■ BRIEF ■
Line count for "ПЕРВЫЙ": tally the lines of the records below that contain it, and give only that number.

[Saved data entries]
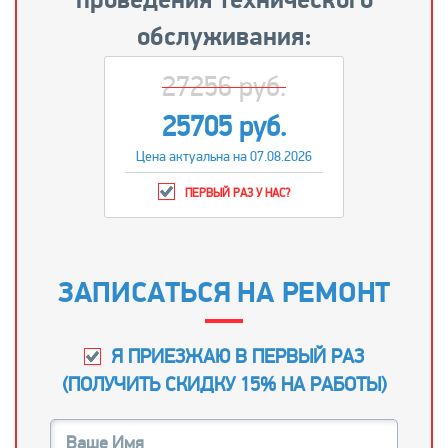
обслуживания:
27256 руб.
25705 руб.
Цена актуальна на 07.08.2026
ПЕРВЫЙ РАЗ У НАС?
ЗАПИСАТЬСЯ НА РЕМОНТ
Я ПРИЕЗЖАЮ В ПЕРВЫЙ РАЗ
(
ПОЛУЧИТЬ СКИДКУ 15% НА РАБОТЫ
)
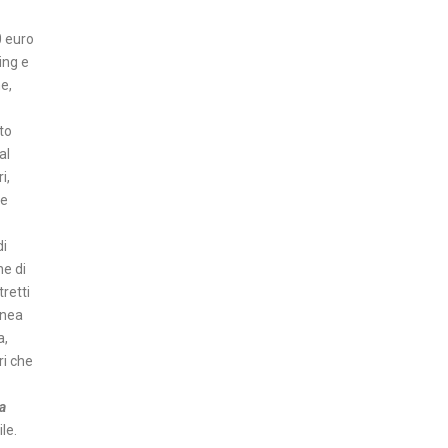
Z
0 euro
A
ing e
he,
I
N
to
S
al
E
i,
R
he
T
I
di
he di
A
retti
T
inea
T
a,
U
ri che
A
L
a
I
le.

--

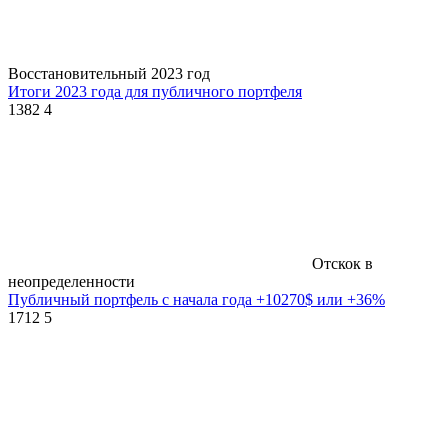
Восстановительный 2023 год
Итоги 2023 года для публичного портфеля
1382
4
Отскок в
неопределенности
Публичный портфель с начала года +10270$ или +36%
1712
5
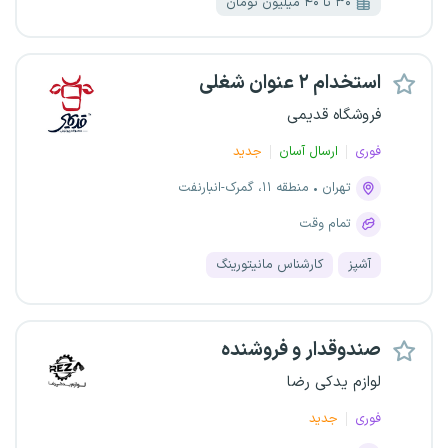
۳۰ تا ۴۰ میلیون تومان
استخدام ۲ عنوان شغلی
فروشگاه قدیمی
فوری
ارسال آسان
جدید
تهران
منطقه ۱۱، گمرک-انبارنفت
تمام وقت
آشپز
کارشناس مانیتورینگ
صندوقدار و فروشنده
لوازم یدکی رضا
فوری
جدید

■ EXERCISE SOLUTION ■
2